I treaded water mentally trying to get a hold of myself and my breathing. The horn went and I was still short of breath. I made it about 100m and signaled for one of the lifeguards in a kayak to come get me. By this time, my hands had started to go numb from the cold.
For the record, there is no way to get into a boat from the lake gracefully. Add in the fact that it was a very hot Australian dude who rescued me, and my humiliation level went up another notch. I took the boat ride of shame back to shore, grateful that I could at least breathe again. It was over in less than four minutes.
Once on shore, a very nice woman took my timing chip, and I was sent to the transition zone to get my equipment.
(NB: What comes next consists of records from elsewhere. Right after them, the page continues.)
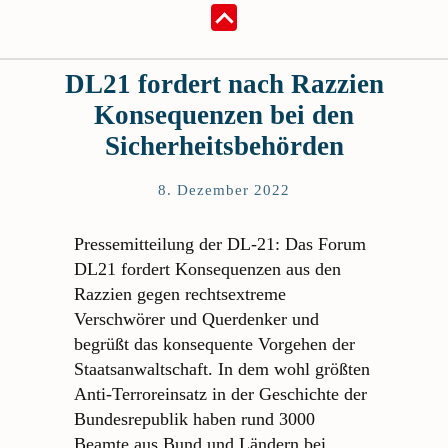
DL21 fordert nach Razzien
Konsequenzen bei den
Sicherheitsbehörden
8. Dezember 2022
Pressemitteilung der DL-21: Das Forum
DL21 fordert Konsequenzen aus den
Razzien gegen rechtsextreme
Verschwörer und Querdenker und
begrüßt das konsequente Vorgehen der
Staatsanwaltschaft. In dem wohl größten
Anti-Terroreinsatz in der Geschichte der
Bundesrepublik haben rund 3000
Beamte aus Bund und Ländern bei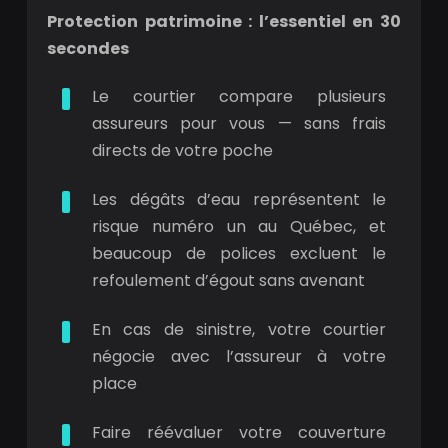
Protection patrimoine : l’essentiel en 30
secondes
Le courtier compare plusieurs
assureurs pour vous — sans frais
directs de votre poche
Les dégâts d’eau représentent le
risque numéro un au Québec, et
beaucoup de polices excluent le
refoulement d’égout sans avenant
En cas de sinistre, votre courtier
négocie avec l’assureur à votre
place
Faire réévaluer votre couverture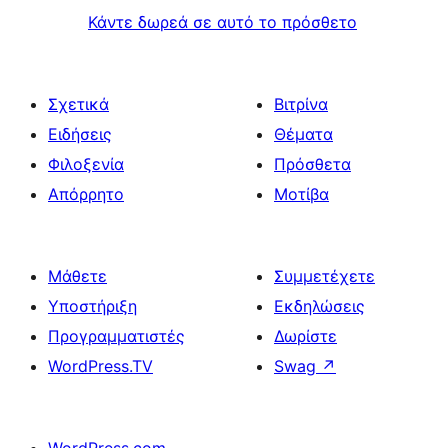
Κάντε δωρεά σε αυτό το πρόσθετο
Σχετικά
Βιτρίνα
Ειδήσεις
Θέματα
Φιλοξενία
Πρόσθετα
Απόρρητο
Μοτίβα
Μάθετε
Συμμετέχετε
Υποστήριξη
Εκδηλώσεις
Προγραμματιστές
Δωρίστε
WordPress.TV
Swag
↗
WordPress.com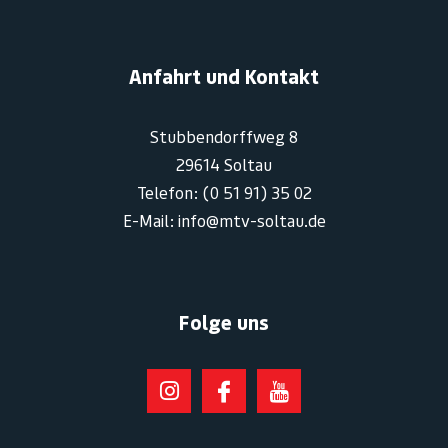
Anfahrt und Kontakt
Stubbendorffweg 8
29614 Soltau
Telefon: (0 51 91) 35 02
E-Mail: info@mtv-soltau.de
Folge uns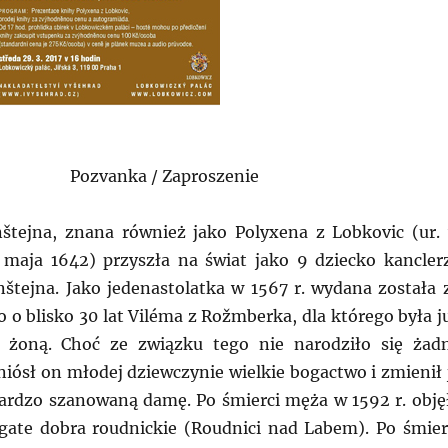
Pozvanka / Zaproszenie
štejna, znana również jako Polyxena z Lobkovic (ur.
maja 1642) przyszła na świat jako 9 dziecko kancler
rnštejna. Jako jedenastolatka w 1567 r. wydana została 
 o blisko 30 lat Viléma z Rožmberka, dla którego była j
i żoną. Choć ze związku tego nie narodziło się żad
niósł on młodej dziewczynie wielkie bogactwo i zmienił 
ardzo szanowaną damę. Po śmierci męża w 1592 r. obję
ate dobra roudnickie (Roudnici nad Labem). Po śmier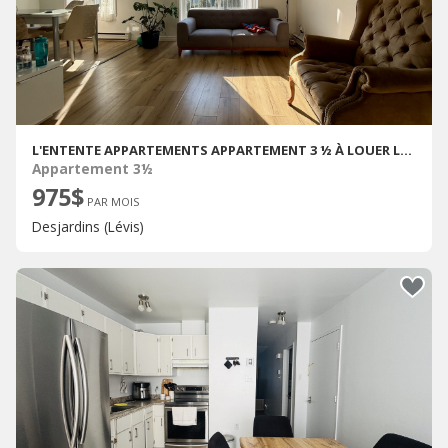
L'ENTENTE APPARTEMENTS APPARTEMENT 3 ½ À LOUER LÉVIS JUILLET 2026
Appartement 3½
975$
PAR MOIS
Desjardins (Lévis)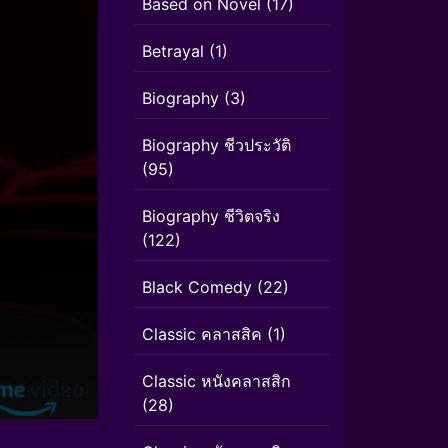
Based on Novel
(17)
Betrayal
(1)
Biography
(3)
Biography ชีวประวัติ
(95)
Biography ชีวิตจริง
(122)
Black Comedy
(22)
Classic คลาสสิค
(1)
Classic หนังคลาสสิก
(28)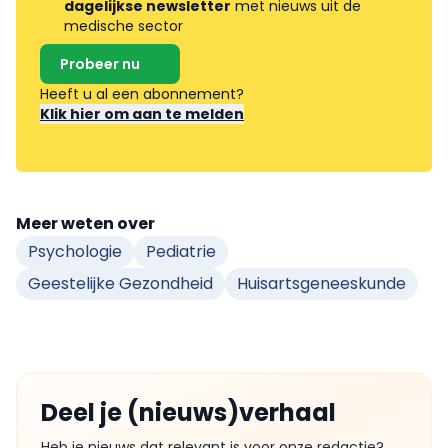
dagelijkse newsletter
met nieuws uit de
medische sector
Probeer nu
Heeft u al een abonnement?
Klik hier om aan te melden
Meer weten over
Psychologie
Pediatrie
Geestelijke Gezondheid
Huisartsgeneeskunde
Deel je (nieuws)verhaal
Heb je nieuws dat relevant is voor onze redactie?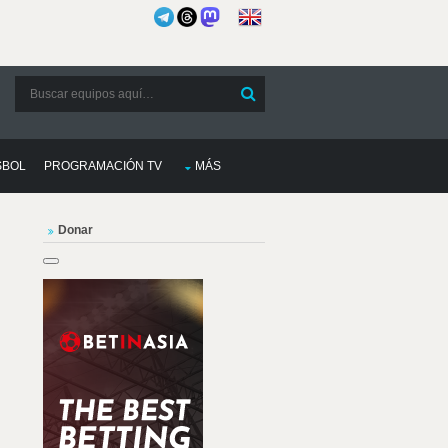
SBOL
PROGRAMACIÓN TV
MÁS
Donar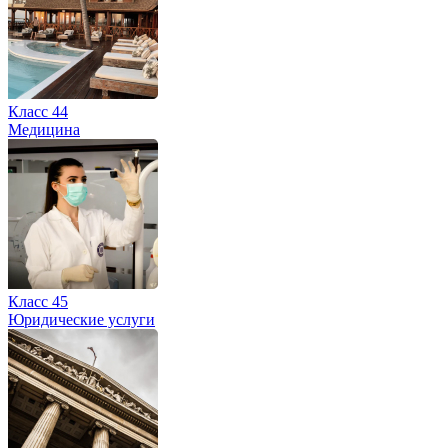
Класс 44
Медицина
Класс 45
Юридические услуги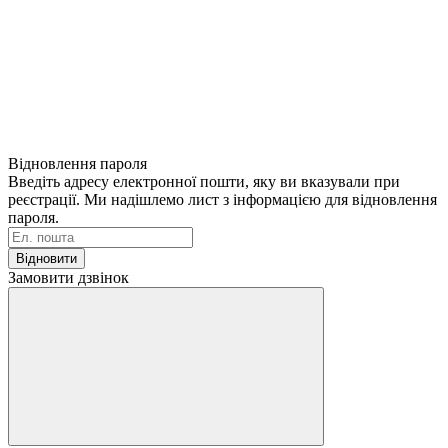
Відновлення пароля
Введіть адресу електронної пошти, яку ви вказували при
реєстрації. Ми надішлемо лист з інформацією для відновлення
пароля.
Відновити
Замовити дзвінок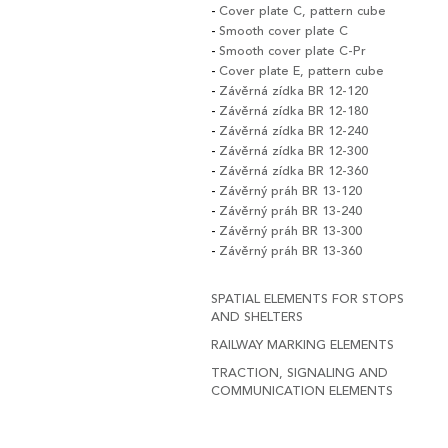
Cover plate C, pattern cube
Smooth cover plate C
Smooth cover plate C-Pr
Cover plate E, pattern cube
Závěrná zídka BR 12-120
Závěrná zídka BR 12-180
Závěrná zídka BR 12-240
Závěrná zídka BR 12-300
Závěrná zídka BR 12-360
Závěrný práh BR 13-120
Závěrný práh BR 13-240
Závěrný práh BR 13-300
Závěrný práh BR 13-360
SPATIAL ELEMENTS FOR STOPS
AND SHELTERS
RAILWAY MARKING ELEMENTS
TRACTION, SIGNALING AND
COMMUNICATION ELEMENTS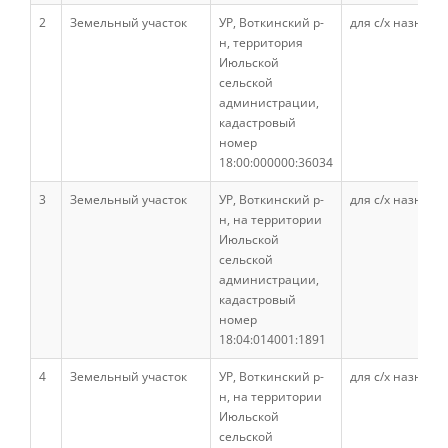
Наши услуги
2
Земельный участок
УР, Воткинский р-
для с/х назначе
н, территория
Июльской
сельской
Международная деятельность
администрации,
кадастровый
номер
Организации-партнеры
18:00:000000:36034
3
Земельный участок
УР, Воткинский р-
для с/х назначе
н, на территории
Договоры о сотрудничестве
Июльской
сельской
администрации,
Зарубежные стажировки
кадастровый
номер
18:04:014001:1891
Иностранным студентам
4
Земельный участок
УР, Воткинский р-
для с/х назначе
н, на территории
Июльской
Документы
сельской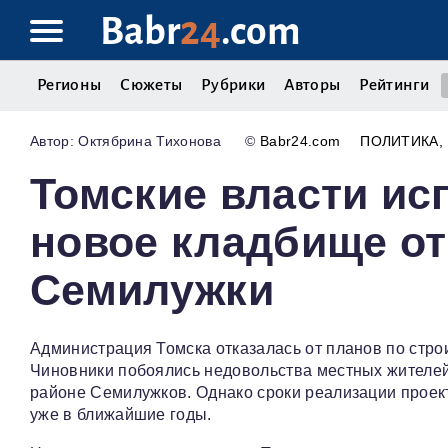
Babr
24
.com
Регионы
Сюжеты
Рубрики
Авторы
Рейтинги
Октябрина Тихонова
©
Babr24.com
ПОЛИТИКА
Томские власти ис
новое кладбище от
Семилужки
Администрация Томска отказалась от планов по стро
Чиновники побоялись недовольства местных жителей
районе Семилужков. Однако сроки реализации проект
уже в ближайшие годы.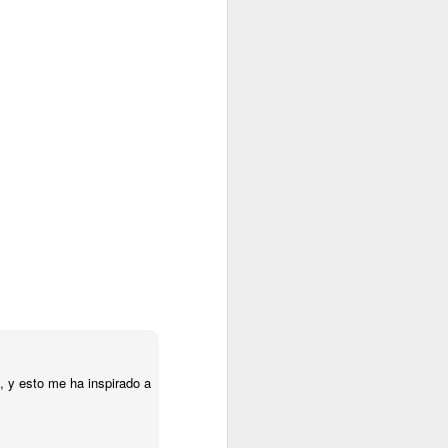
kuta - México DF
rencia de Prensa
, y esto me ha inspirado a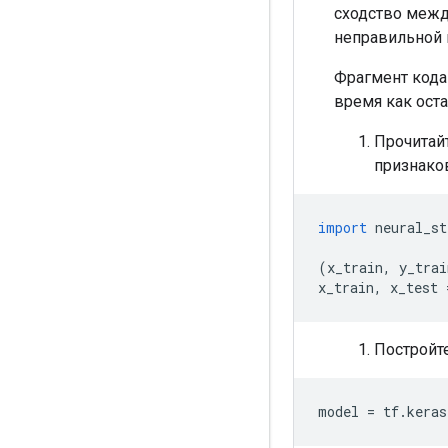
сходство межд
неправильной 
Фрагмент кода
время как оста
Прочитайт
признаков
import
 neural_st
(
x_train
,
 y_trai
x_train
,
 x_test 
Постройте
model 
=
 tf
.
keras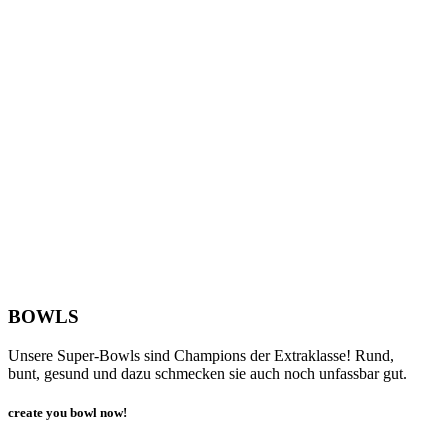
BOWLS
Unsere Super-Bowls sind Champions der Extraklasse! Rund,
bunt, gesund und dazu schmecken sie auch noch unfassbar gut.
create you bowl now!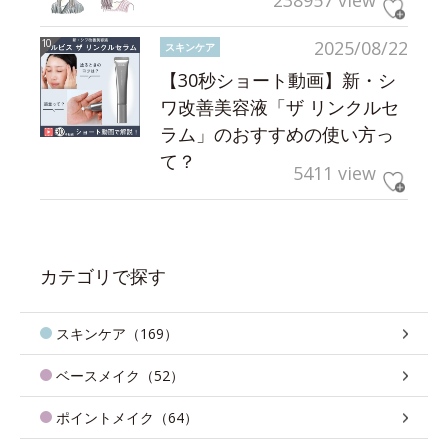
238957 view
2025/08/22
スキンケア
【30秒ショート動画】新・シ
ワ改善美容液「ザ リンクルセ
ラム」のおすすめの使い方っ
て？
5411 view
カテゴリで探す
スキンケア（169）
ベースメイク（52）
ポイントメイク（64）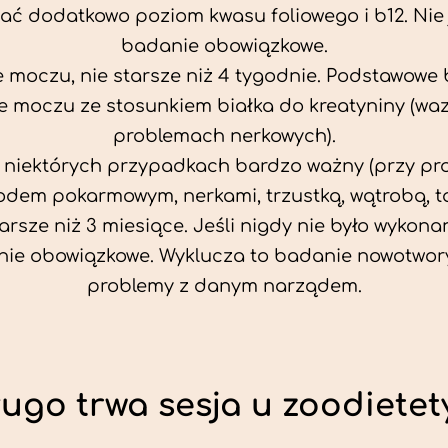
ać dodatkowo poziom kwasu foliowego i b12. Nie j
badanie obowiązkowe.
 moczu, nie starsze niż 4 tygodnie. Podstawowe
 moczu ze stosunkiem białka do kreatyniny (wa
problemach nerkowych).
w niektórych przypadkach bardzo ważny (przy p
odem pokarmowym, nerkami, trzustką, wątrobą, ta
tarsze niż 3 miesiące. Jeśli nigdy nie było wykonan
ie obowiązkowe. Wyklucza to badanie nowotwor
problemy z danym narządem.
ługo trwa sesja u zoodietet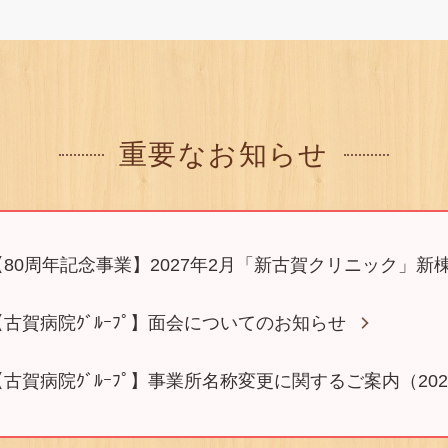
重要なお知らせ
【80周年記念事業】2027年2月「新古賀クリニック」新
【古賀病院ｸﾞﾙｰﾌﾟ】面会についてのお知らせ
【古賀病院ｸﾞﾙｰﾌﾟ】事業所名称変更に関するご案内（2025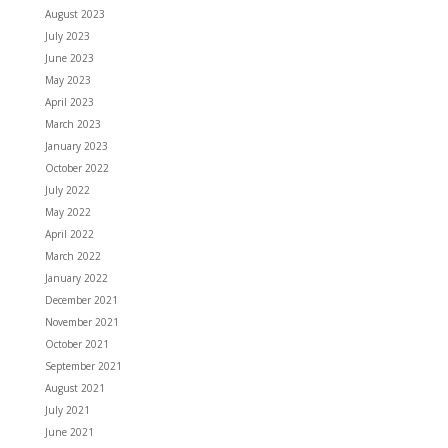
August 2023
July 2023
June 2023
May 2023
April 2023
March 2023
January 2023
October 2022
July 2022
May 2022
April 2022
March 2022
January 2022
December 2021
November 2021
October 2021
September 2021
August 2021
July 2021
June 2021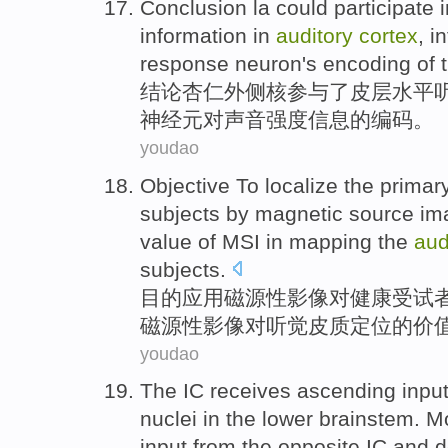
Conclusion
la could
participate 
information
in
auditory
cortex
,
i
response
neuron
's
encoding
of 
结论
杏仁外侧核
参与
了
皮层
水平
神经元
对
声音
强度
信息
的
编码
。
youdao
Objective To
localize
the
primar
subjects
by magnetic
source
im
value
of
MSI in mapping the
aud
subjects.
目的
应用
磁
源
性
影像
对
健康
受试
磁源性影像对听觉皮质定位
的
价
youdao
The
IC
receives
ascending
inpu
nuclei
in the
lower brainstem
. M
input
from
the opposite
IC
and d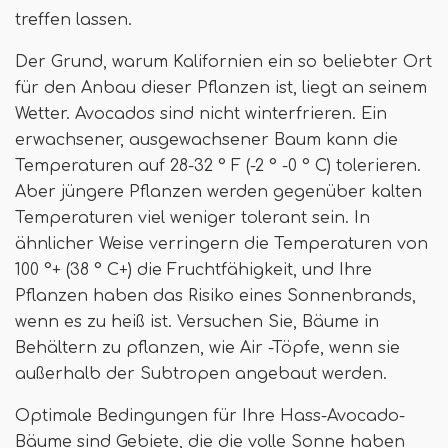
treffen lassen.
Der Grund, warum Kalifornien ein so beliebter Ort
für den Anbau dieser Pflanzen ist, liegt an seinem
Wetter. Avocados sind nicht winterfrieren. Ein
erwachsener, ausgewachsener Baum kann die
Temperaturen auf 28-32 ° F (-2 ° -0 ° C) tolerieren.
Aber jüngere Pflanzen werden gegenüber kalten
Temperaturen viel weniger tolerant sein. In
ähnlicher Weise verringern die Temperaturen von
100 °+ (38 ° C+) die Fruchtfähigkeit, und Ihre
Pflanzen haben das Risiko eines Sonnenbrands,
wenn es zu heiß ist. Versuchen Sie, Bäume in
Behältern zu pflanzen, wie Air -Töpfe, wenn sie
außerhalb der Subtropen angebaut werden.
Optimale Bedingungen für Ihre Hass-Avocado-
Bäume sind Gebiete, die die volle Sonne haben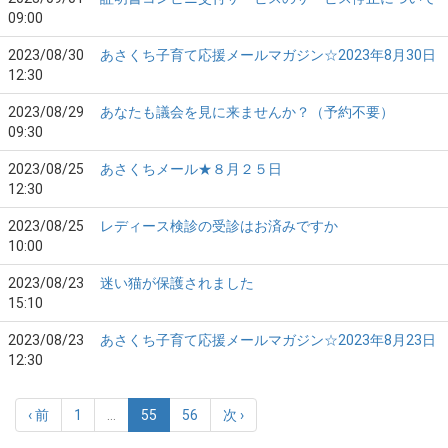
09:00
2023/08/30
あさくち子育て応援メールマガジン☆2023年8月30日
12:30
2023/08/29
あなたも議会を見に来ませんか？（予約不要）
09:30
2023/08/25
あさくちメール★８月２５日
12:30
2023/08/25
レディース検診の受診はお済みですか
10:00
2023/08/23
迷い猫が保護されました
15:10
2023/08/23
あさくち子育て応援メールマガジン☆2023年8月23日
12:30
‹ 前
1
…
55
56
次 ›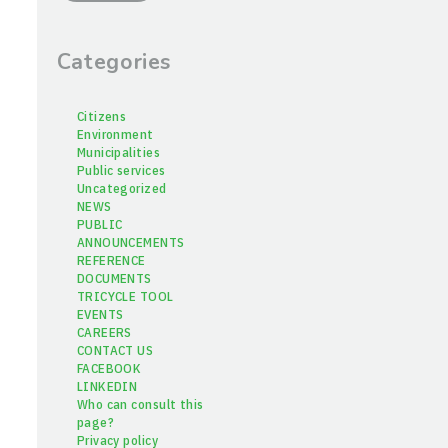
Categories
Citizens
Environment
Municipalities
Public services
Uncategorized
NEWS
PUBLIC
ANNOUNCEMENTS
REFERENCE
DOCUMENTS
TRICYCLE TOOL
EVENTS
CAREERS
CONTACT US
FACEBOOK
LINKEDIN
Who can consult this
page?
Privacy policy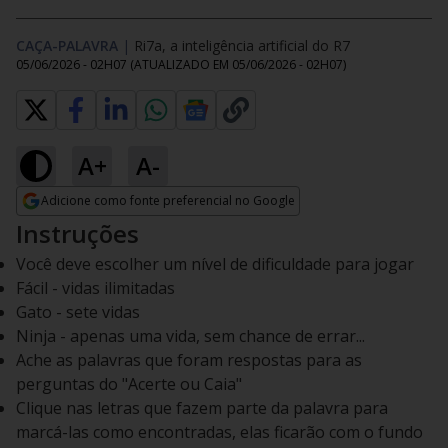
CAÇA-PALAVRA
|
Ri7a, a inteligência artificial do R7
05/06/2026 - 02H07
(ATUALIZADO EM
05/06/2026 - 02H07
)
A+
A-
Adicione como fonte preferencial no Google
Opens in new window
Instruções
Você deve escolher um nível de dificuldade para jogar
Fácil - vidas ilimitadas
Gato - sete vidas
Ninja - apenas uma vida, sem chance de errar...
Ache as palavras que foram respostas para as
perguntas do "Acerte ou Caia"
Clique nas letras que fazem parte da palavra para
marcá-las como encontradas, elas ficarão com o fundo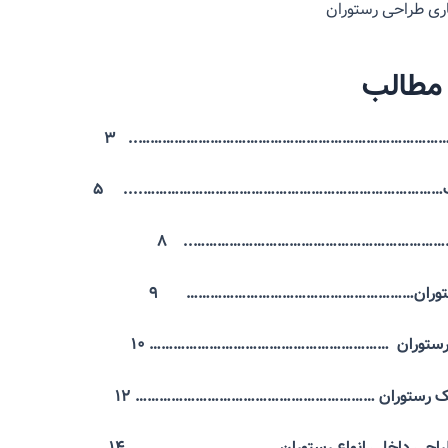
اری طراحی رستوران
مطالب
۳
…………………………………………………………………….
۵
..
…………………………………………………………………..
…………………………………………………………..
۸
 رستوران…………………………………………………
۹
 رستوران ……………………………………………………
۱۰
 یک رستوران ……………………………………………………
۱۲
راحی داخلی انواع رستوران
…………….
……………….. ۱۴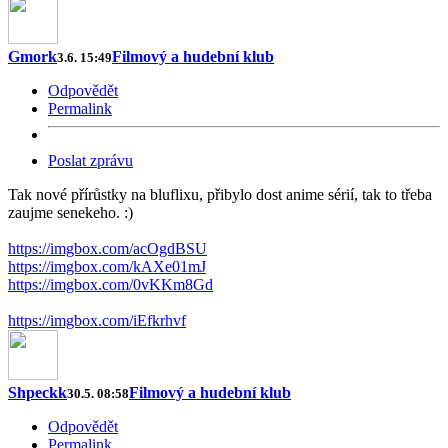
Gmork
Filmový a hudební klub
3.6. 15:49
Odpovědět
Permalink
Poslat zprávu
Tak nové přírůstky na bluflixu, přibylo dost anime sérií, tak to třeba
zaujme senekeho. :)
https://imgbox.com/acOgdBSU
https://imgbox.com/kAXe01mJ
https://imgbox.com/0vKKm8Gd
https://imgbox.com/iEfkrhvf
Shpeckk
Filmový a hudební klub
30.5. 08:58
Odpovědět
Permalink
I held back my tears as I made my way to the van and called my husband and kids who were on their way to let them know they shouldn’t bother coming to the finish line. I had failed miserably.
Cue the snot bubbling ugly cry.
Months of training gone up in smoke in less than five minutes.
I felt like a complete failure. I also felt frustrated, angry, embarrassed, and that I had let my family down. The time I spent training was time away from them.
Who the hell did I even think I was trying to do a triathlon?
Then I got home, opened the door and was handed this:
It reads: You are still #1 to us. And even though you didn’t finish you still tried your best (I would never be able to do a triathlon). We will always be there for you, you worked hard, trained hard, and did your best and that’s what’s important.
We will always love you.
I didn’t even come close to crossing the finish line in that triathlon, and it was the best lesson I could have taught my kids. It’s not about being the best; it’s about trying your best.
I signed up for my first duathlon the very next day.